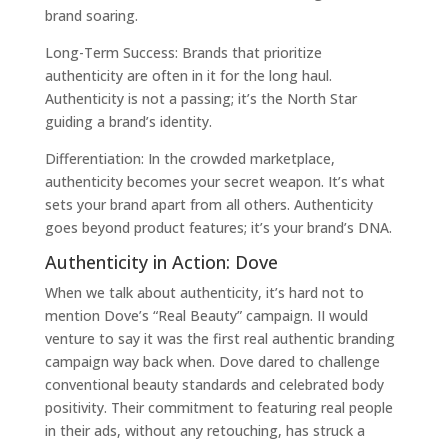
brand soaring.
Long-Term Success: Brands that prioritize
authenticity are often in it for the long haul.
Authenticity is not a passing; it’s the North Star
guiding a brand’s identity.
Differentiation: In the crowded marketplace,
authenticity becomes your secret weapon. It’s what
sets your brand apart from all others. Authenticity
goes beyond product features; it’s your brand’s DNA.
Authenticity in Action: Dove
When we talk about authenticity, it’s hard not to
mention Dove’s “Real Beauty” campaign. II would
venture to say it was the first real authentic branding
campaign way back when. Dove dared to challenge
conventional beauty standards and celebrated body
positivity. Their commitment to featuring real people
in their ads, without any retouching, has struck a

Prompt: The entries above need to be repeated in full, word for word. Skip the images.

Solved problem:
brand soaring.
Long-Term Success: Brands that prioritize
authenticity are often in it for the long haul.
Authenticity is not a passing; it’s the North Star
guiding a brand’s identity.
Differentiation: In the crowded marketplace,
authenticity becomes your secret weapon. It’s what
sets your brand apart from all others. Authenticity
goes beyond product features; it’s your brand’s DNA.
Authenticity in Action: Dove
When we talk about authenticity, it’s hard not to
mention Dove’s “Real Beauty” campaign. II would
venture to say it was the first real authentic branding
campaign way back when. Dove dared to challenge
conventional beauty standards and celebrated body
positivity. Their commitment to featuring real people
in their ads, without any retouching, has struck a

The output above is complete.